[Collected data entries]
=-=-=-=-=
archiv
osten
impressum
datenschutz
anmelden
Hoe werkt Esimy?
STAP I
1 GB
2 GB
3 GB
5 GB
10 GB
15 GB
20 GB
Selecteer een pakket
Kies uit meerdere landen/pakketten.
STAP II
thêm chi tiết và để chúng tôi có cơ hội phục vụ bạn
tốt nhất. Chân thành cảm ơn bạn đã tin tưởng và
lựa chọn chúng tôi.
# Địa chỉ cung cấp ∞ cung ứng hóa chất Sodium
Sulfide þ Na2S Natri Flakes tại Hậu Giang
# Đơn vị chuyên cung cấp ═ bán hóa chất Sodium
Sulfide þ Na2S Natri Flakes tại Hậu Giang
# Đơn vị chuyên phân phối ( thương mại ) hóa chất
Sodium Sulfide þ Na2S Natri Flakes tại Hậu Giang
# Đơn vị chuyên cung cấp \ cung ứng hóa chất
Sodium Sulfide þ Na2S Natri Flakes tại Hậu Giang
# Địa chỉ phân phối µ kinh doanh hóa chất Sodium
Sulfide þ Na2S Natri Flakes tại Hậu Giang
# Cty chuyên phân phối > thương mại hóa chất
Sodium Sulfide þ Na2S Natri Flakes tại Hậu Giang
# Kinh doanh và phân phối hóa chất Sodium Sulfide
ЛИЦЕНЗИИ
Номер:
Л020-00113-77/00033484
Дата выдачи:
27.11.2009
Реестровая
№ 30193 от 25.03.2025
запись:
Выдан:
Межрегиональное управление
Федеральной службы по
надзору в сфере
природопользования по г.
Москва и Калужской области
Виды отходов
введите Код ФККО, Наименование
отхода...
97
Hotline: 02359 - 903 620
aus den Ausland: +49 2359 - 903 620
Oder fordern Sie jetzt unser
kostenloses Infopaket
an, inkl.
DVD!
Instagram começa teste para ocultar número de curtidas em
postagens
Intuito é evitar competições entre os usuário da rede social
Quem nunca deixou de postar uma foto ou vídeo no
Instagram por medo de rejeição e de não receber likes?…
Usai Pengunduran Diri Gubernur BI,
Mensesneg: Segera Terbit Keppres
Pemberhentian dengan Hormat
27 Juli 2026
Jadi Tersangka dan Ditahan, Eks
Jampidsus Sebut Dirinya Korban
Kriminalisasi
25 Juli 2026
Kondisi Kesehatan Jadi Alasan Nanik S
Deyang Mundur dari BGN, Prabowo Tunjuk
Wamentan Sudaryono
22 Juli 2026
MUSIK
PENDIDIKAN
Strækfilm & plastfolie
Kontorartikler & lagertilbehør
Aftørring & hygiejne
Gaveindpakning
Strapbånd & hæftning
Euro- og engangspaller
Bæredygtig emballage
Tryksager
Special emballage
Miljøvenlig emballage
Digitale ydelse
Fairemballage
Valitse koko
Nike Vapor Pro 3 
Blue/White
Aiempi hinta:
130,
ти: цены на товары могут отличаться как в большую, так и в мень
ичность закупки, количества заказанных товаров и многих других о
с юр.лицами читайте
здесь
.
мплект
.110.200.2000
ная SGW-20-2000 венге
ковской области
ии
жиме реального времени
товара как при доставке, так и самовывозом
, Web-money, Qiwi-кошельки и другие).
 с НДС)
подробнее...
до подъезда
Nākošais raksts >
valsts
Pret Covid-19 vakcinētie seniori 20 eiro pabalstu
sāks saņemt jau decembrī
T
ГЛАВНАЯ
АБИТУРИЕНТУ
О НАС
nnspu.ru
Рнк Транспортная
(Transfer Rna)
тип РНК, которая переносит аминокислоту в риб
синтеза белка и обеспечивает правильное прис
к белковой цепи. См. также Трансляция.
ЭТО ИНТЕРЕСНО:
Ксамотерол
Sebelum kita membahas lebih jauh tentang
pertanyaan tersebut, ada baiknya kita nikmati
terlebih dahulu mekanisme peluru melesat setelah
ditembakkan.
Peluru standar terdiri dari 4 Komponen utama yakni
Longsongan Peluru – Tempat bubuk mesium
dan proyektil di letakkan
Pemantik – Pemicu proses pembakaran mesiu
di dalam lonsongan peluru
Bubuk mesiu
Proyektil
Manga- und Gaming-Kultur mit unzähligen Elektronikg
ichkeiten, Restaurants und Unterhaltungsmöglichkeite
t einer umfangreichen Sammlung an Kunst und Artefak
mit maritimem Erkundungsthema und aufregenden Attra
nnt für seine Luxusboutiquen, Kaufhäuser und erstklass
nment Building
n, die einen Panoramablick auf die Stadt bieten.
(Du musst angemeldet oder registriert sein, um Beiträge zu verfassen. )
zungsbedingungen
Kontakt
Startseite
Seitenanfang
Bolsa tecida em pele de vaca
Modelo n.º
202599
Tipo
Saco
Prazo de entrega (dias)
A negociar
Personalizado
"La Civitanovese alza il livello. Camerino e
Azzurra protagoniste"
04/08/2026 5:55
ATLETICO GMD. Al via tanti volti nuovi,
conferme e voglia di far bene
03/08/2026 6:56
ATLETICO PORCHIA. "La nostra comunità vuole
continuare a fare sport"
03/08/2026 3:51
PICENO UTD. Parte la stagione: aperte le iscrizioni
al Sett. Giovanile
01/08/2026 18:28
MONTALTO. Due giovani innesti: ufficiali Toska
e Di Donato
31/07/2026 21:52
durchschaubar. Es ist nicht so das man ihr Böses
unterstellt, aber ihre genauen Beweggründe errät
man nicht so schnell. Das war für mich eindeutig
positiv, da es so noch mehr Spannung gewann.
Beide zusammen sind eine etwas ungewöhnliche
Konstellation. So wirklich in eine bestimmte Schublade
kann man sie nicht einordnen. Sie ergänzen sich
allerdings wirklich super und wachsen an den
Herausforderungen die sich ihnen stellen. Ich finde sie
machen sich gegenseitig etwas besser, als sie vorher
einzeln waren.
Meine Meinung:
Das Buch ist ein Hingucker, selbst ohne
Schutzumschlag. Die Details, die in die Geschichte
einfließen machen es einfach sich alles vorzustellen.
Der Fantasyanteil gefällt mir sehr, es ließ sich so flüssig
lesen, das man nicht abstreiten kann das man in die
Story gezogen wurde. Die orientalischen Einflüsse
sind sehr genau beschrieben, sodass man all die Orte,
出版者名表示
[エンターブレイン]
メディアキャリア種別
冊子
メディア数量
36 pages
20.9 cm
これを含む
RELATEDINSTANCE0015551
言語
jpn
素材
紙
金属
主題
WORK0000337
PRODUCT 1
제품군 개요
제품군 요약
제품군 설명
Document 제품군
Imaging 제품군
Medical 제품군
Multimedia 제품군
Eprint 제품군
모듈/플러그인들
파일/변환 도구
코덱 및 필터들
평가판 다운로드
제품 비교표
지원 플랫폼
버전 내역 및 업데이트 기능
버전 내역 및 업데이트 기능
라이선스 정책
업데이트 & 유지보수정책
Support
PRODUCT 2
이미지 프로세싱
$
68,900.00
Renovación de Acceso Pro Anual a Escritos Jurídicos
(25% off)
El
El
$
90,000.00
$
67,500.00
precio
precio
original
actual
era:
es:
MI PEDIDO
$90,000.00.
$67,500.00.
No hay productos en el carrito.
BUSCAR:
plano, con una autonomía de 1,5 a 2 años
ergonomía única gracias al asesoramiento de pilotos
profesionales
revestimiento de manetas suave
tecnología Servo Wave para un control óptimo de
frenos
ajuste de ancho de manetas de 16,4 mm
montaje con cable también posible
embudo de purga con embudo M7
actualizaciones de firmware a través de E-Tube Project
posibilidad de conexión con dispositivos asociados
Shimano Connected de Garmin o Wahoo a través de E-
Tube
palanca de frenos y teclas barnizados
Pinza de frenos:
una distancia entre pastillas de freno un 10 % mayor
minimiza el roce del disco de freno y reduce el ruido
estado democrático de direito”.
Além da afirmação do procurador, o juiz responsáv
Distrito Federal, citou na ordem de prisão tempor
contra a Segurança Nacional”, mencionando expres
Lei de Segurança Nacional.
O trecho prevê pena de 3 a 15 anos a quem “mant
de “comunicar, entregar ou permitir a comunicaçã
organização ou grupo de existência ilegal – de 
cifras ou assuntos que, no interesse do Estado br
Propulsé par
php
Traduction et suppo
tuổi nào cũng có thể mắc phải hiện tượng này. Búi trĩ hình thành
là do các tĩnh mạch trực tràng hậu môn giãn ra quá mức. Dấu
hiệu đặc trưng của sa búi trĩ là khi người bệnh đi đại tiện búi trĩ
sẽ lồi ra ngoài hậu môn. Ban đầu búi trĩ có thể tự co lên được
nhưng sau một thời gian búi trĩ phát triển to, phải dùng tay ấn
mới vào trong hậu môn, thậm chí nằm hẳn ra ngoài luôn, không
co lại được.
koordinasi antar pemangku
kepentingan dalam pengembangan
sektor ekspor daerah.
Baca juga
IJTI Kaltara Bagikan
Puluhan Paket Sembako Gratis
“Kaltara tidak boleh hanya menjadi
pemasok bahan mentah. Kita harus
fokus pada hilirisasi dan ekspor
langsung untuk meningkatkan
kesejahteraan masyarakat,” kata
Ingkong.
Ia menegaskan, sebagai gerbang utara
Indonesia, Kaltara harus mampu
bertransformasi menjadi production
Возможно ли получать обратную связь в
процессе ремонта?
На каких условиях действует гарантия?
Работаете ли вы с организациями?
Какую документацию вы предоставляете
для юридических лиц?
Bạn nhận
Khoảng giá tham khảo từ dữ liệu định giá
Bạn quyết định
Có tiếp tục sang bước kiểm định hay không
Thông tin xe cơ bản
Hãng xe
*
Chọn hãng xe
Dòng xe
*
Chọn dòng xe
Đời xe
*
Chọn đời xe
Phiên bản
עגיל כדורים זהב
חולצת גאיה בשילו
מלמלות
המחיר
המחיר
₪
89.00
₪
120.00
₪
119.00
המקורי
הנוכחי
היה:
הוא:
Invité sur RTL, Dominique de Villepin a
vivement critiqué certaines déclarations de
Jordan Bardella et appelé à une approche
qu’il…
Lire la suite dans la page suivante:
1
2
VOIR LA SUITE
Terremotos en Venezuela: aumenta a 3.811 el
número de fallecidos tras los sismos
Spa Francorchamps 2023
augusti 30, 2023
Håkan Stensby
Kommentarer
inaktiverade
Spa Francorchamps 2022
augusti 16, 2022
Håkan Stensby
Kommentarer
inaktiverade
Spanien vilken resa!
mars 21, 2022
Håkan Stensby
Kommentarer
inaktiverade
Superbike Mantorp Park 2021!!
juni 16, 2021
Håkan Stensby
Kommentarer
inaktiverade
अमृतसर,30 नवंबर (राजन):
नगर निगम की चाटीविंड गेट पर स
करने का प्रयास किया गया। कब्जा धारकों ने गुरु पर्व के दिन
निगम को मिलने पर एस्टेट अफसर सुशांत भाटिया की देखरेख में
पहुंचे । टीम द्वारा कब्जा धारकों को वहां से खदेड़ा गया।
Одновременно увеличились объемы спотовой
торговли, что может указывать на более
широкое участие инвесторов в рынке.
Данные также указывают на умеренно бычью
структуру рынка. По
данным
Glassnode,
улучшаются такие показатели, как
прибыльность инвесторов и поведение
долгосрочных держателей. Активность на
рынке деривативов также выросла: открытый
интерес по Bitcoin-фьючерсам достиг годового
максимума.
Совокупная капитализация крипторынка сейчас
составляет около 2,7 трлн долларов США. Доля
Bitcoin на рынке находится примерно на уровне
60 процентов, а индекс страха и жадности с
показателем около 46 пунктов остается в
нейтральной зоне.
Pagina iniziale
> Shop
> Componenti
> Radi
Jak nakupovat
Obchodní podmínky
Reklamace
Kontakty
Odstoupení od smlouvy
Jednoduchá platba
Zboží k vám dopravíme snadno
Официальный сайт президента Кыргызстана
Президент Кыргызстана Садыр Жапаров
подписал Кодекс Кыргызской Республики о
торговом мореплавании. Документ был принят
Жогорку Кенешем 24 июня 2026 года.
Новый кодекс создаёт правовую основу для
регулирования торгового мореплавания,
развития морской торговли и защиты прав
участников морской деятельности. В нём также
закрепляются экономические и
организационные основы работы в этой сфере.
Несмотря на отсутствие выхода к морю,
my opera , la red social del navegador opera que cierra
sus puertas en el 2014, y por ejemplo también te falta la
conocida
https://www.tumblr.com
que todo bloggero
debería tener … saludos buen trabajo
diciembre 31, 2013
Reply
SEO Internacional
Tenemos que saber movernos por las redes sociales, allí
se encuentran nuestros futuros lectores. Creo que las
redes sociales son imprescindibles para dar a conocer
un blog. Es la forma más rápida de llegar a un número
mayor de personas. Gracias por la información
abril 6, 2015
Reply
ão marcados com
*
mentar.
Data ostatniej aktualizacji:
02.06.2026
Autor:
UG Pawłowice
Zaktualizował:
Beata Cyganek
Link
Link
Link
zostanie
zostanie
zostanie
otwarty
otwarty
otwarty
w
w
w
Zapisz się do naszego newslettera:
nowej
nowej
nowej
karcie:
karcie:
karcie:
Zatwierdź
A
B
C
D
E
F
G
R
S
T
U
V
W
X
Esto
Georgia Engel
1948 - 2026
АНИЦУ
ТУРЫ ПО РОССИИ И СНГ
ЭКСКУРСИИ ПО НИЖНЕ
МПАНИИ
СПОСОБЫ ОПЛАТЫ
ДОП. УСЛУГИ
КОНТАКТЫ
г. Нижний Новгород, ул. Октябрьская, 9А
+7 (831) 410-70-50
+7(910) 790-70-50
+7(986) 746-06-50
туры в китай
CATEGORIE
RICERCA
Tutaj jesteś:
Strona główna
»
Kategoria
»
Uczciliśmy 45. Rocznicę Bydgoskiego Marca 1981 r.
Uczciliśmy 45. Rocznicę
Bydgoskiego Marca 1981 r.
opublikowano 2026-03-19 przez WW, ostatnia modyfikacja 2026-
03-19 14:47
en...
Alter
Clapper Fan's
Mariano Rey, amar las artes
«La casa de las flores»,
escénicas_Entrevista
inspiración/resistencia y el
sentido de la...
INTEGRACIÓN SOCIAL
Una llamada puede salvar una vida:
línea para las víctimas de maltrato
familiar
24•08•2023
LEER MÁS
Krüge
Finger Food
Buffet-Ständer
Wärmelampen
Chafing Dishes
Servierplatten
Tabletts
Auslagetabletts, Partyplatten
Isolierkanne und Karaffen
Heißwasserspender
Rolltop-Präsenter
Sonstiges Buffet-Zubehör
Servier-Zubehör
=-=-=-=-=
### Problem requirements
An exact, complete copy of the lines above from the one with "boleh hanya menjadi" through the one with "vivement critiqué certaines déclarations de" is the whole answer.

### Response for this exercise
“Kaltara tidak boleh hanya menjadi
pemasok bahan mentah. Kita harus
fokus pada hilirisasi dan ekspor
langsung untuk meningkatkan
kesejahteraan masyarakat,” kata
Ingkong.
Ia menegaskan, sebagai gerbang utara
Indonesia, Kaltara harus mampu
bertransformasi menjadi production
Возможно ли получать обратную связь в
процессе ремонта?
На каких условиях действует гарантия?
Работаете ли вы с организациями?
Какую документацию вы предоставляете
для юридических лиц?
Bạn nhận
Khoảng giá tham khảo từ dữ liệu định giá
Bạn quyết định
Có tiếp tục sang bước kiểm định hay không
Thông tin xe cơ bản
Hãng xe
*
Chọn hãng xe
Dòng xe
*
Chọn dòng xe
Đời xe
*
Chọn đời xe
Phiên bản
עגיל כדורים זהב
חולצת גאיה בשילו
מלמלות
המחיר
המחיר
₪
89.00
₪
120.00
₪
119.00
המקורי
הנוכחי
היה:
הוא:
Invité sur RTL, Dominique de Villepin a
vivement critiqué certaines déclarations de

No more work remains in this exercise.